The Probability of a Past Event Is One

lottery-ticketIn recent posts, we’ve been discussing the difficulties inherent in defining and recognizing the miraculous. The skeptic usually approaches the issue with the set presupposition that miracles, however defined, are not possible. What the believer concludes is a miracle is in fact the product of limited knowledge or ignorance. The skeptic’s "god" – science – will someday show how the miracle we assumed occurred was actually no such thing at all.

This is a difficult topic to tackle in the abstract. If a miracle is defined as a departure from the known laws of nature, then it is easy to assert that with enough additional knowledge, we will be able to see that the event in question wasn’t actually a departure after all.

The problem with abstract discussions is that they sometimes cause us to lose focus on the issue at hand. The issue, as it relates to Christianity, is whether a particular miracle occurred. Did Jesus of Nazareth – the historical figure most scholars acknowledge lived and was crucified some two thousand years ago – emerge from his tomb in a resurrected and incorruptible body? Countless believers have staked their lives – their eternities – on the answer to that question.

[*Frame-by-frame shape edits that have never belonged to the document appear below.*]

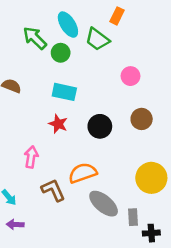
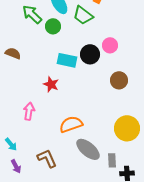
cyan rectangle: (64, 92) -> (67, 60), moved
black circle: (100, 126) -> (90, 54), moved
brown L-shape: (53, 190) -> (47, 158), moved
purple arrow: (15, 224) -> (16, 166), turned -120

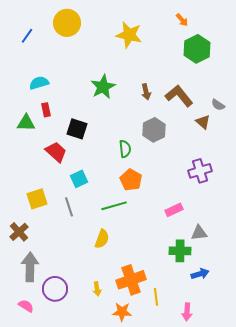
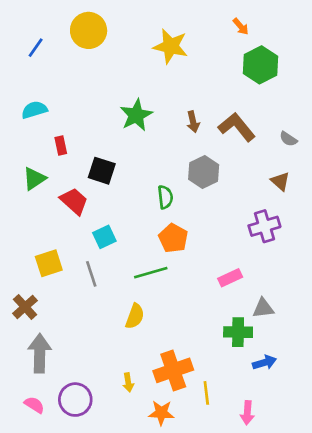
cyan semicircle: (39, 83) -> (34, 110), moved
brown triangle: (203, 122) -> (280, 181), moved
green triangle: (26, 123) -> (34, 179), moved, turned -36
purple circle: (55, 289) -> (75, 400), moved

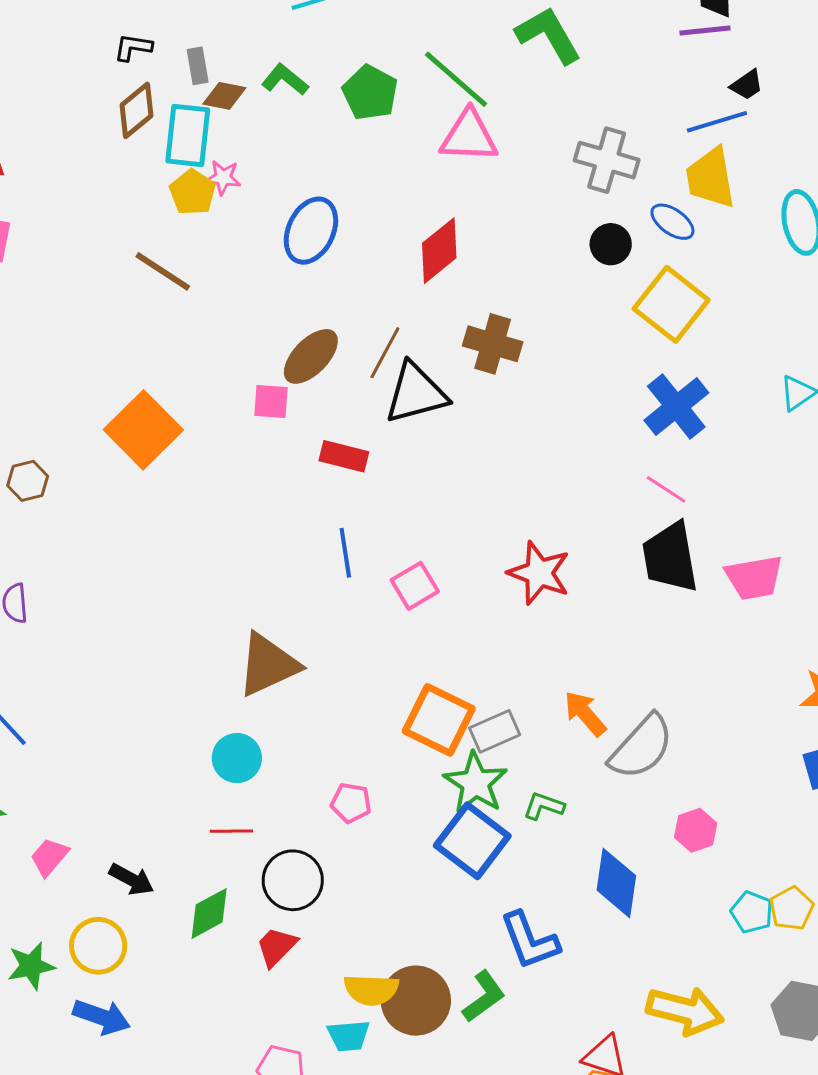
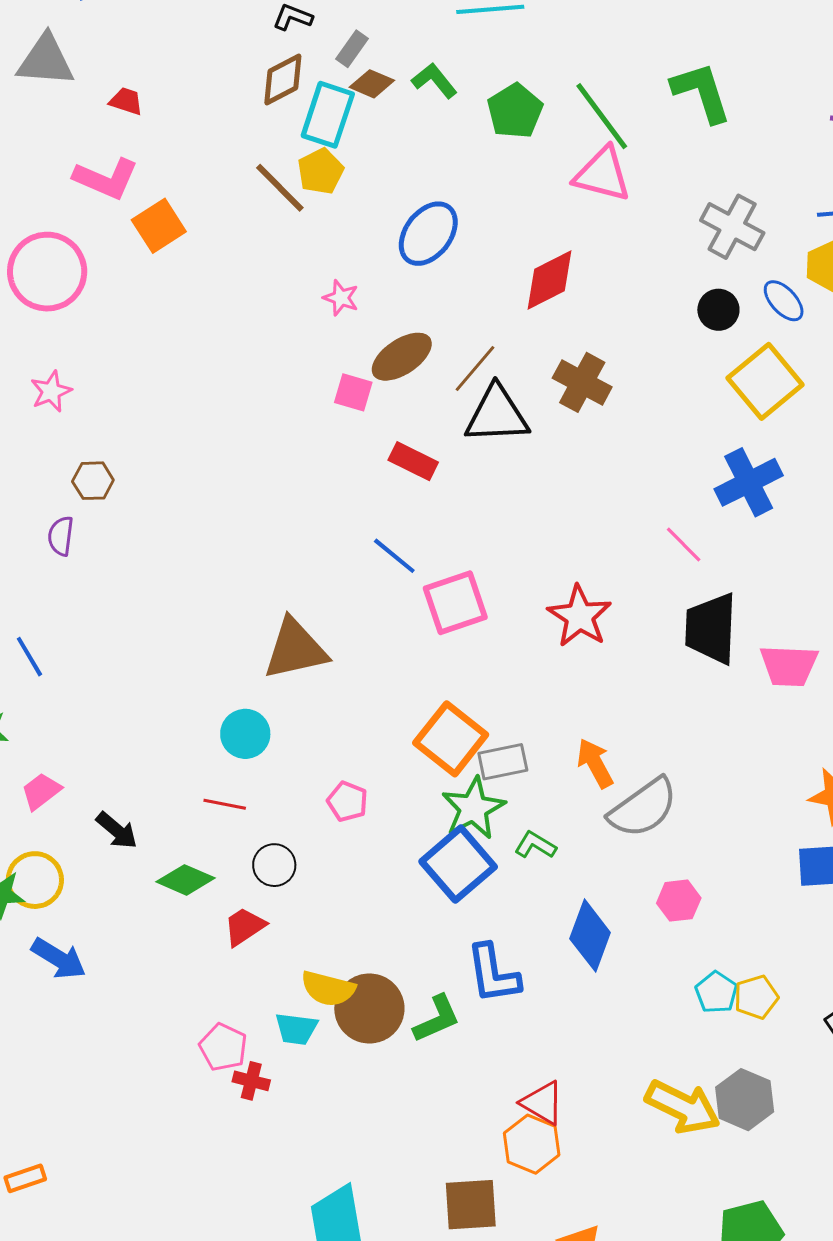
gray rectangle: (198, 66) -> (352, 49), turned 33
pink star: (223, 178) -> (341, 298), moved
brown line: (163, 271) -> (280, 188), moved
orange square: (143, 430) -> (159, 226), moved, size x0.7
brown hexagon: (28, 481) -> (93, 481), moved
pink line: (666, 489) -> (684, 545), moved
blue line: (345, 553) -> (394, 556), turned -54
pink square: (415, 586) -> (455, 603), size x1.4
black circle: (293, 880) -> (274, 865), size x0.7
green diamond: (209, 913) -> (186, 880), turned 40
yellow circle: (98, 946) -> (35, 880), moved
yellow arrow: (685, 1011) -> (683, 1107), moved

The skeptic already has his answer: since a dead man always stays dead, it is exceedingly improbable that this account could be true. The "probabilities" favor some naturalistic explanation – he didn’t die, this was a myth, a product of hallucinations, etc. But approaching the issue in this fashion demonstrates an a priori rejection of the evidence that one is supposed to be considering. And relying on probabilities in making the assessment of whether a past event occurred is generally fallacious. A past event either occurred or it didn’t; the probability of a known past event is one.